Время было летнее, глухое, и на отпевание пришло мало народу… Все члены юбилейного комитета оказались в разъезде. Всё же в церкви набралось десятка два знакомых. Они стояли с виноватым видом, переминаясь с ноги на ногу, и покорно слушали негромкие возгласы священника, мерно позвякивавшего кадилом. После отпевания батюшка сказал слово, которое на следующий день в местной русской газете было названо «прочувствованным». Он говорил о последнем могикане русской интеллигенции, который много потрудился на ниве общественной, и мирно теперь упокоится в недрах Авраама и с праведными сопричтется. Елена Ивановна плакала. Украдкой смахнули слезу два старых судебных деятеля, — оба они покойника не любили, но сами считали себя последними могиканами.

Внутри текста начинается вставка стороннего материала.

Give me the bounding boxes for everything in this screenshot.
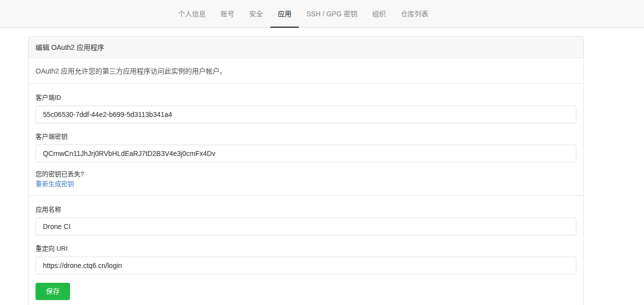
- tab-applications[interactable]: 应用: [270, 0, 299, 28]
- form-divider: [29, 195, 583, 196]
- client-secret-label: 客户端密钥: [36, 131, 576, 141]
- settings-content: 编辑 OAuth2 应用程序 OAuth2 应用允许您的第三方应用程序访问此实例…: [0, 28, 644, 305]
- redirect-uri-field: 重定向 URI: [36, 243, 576, 274]
- app-name-label: 应用名称: [36, 204, 576, 214]
- settings-tab-bar: 个人信息 账号 安全 应用 SSH / GPG 密钥 组织 仓库列表: [0, 0, 644, 28]
- client-secret-input[interactable]: [36, 145, 576, 162]
- app-name-field: 应用名称: [36, 204, 576, 235]
- client-secret-field: 客户端密钥: [36, 131, 576, 162]
- oauth2-edit-panel: 编辑 OAuth2 应用程序 OAuth2 应用允许您的第三方应用程序访问此实例…: [28, 36, 584, 305]
- panel-title: 编辑 OAuth2 应用程序: [29, 37, 583, 58]
- oauth2-description: OAuth2 应用允许您的第三方应用程序访问此实例的用户帐户。: [29, 58, 583, 84]
- tab-repositories[interactable]: 仓库列表: [394, 0, 436, 28]
- tab-profile[interactable]: 个人信息: [171, 0, 213, 28]
- redirect-uri-label: 重定向 URI: [36, 243, 576, 253]
- client-id-label: 客户端ID: [36, 92, 576, 102]
- tab-organizations[interactable]: 组织: [365, 0, 394, 28]
- client-id-input[interactable]: [36, 106, 576, 123]
- settings-tab-strip: 个人信息 账号 安全 应用 SSH / GPG 密钥 组织 仓库列表: [171, 0, 435, 28]
- client-id-field: 客户端ID: [36, 92, 576, 123]
- oauth2-edit-form: 客户端ID 客户端密钥 您的密钥已丢失? 重新生成密钥 应用名称 重定向 URI…: [29, 84, 583, 305]
- secret-lost-block: 您的密钥已丢失? 重新生成密钥: [36, 169, 576, 189]
- secret-lost-text: 您的密钥已丢失?: [36, 170, 84, 178]
- regenerate-secret-link[interactable]: 重新生成密钥: [36, 179, 74, 189]
- app-name-input[interactable]: [36, 218, 576, 235]
- save-button[interactable]: 保存: [36, 283, 70, 300]
- tab-account[interactable]: 账号: [213, 0, 242, 28]
- tab-security[interactable]: 安全: [242, 0, 270, 28]
- tab-ssh-gpg-keys[interactable]: SSH / GPG 密钥: [299, 0, 364, 28]
- redirect-uri-input[interactable]: [36, 257, 576, 274]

Особенно религиозным человеком Николай Александрович не был. В церковь ходил только на панихиды, да раз в год бывал на молебне по случаю годовщины Судебных Уставов. В загробную жизнь и в радость вечную не верил, и как то очень твердо сказал жене, что «если что либо случится» — просит его тело сжечь. Теперь это «что либо» случилось и наступил момент выполнить волю покойного.
* * *Елена Ивановна была женщиной сентиментальной и предпочла бы старомодное погребение на кладбище, и потом, раза два в год, ездила бы на родную могилку с цветами. Но Николай Александрович, человек прогрессивных идей, определенно хотел кремации. И вот теперь из церкви тело его повезли в крематорий. Поехала в крематорий Елена Ивановна и еще три человека, названные в газете членами семьи и ближайшими друзьями: какая то дама, считавшая себя дальней родственницей, представитель Союза Русских Адвокатов, который до последней минуты надеялся сказать надгробную речь и так и не сказал ее за отсутствием слушателей, и какой то совсем чужой старичек, вообще не знавший покойного, но очень любивший бывать на похоронах.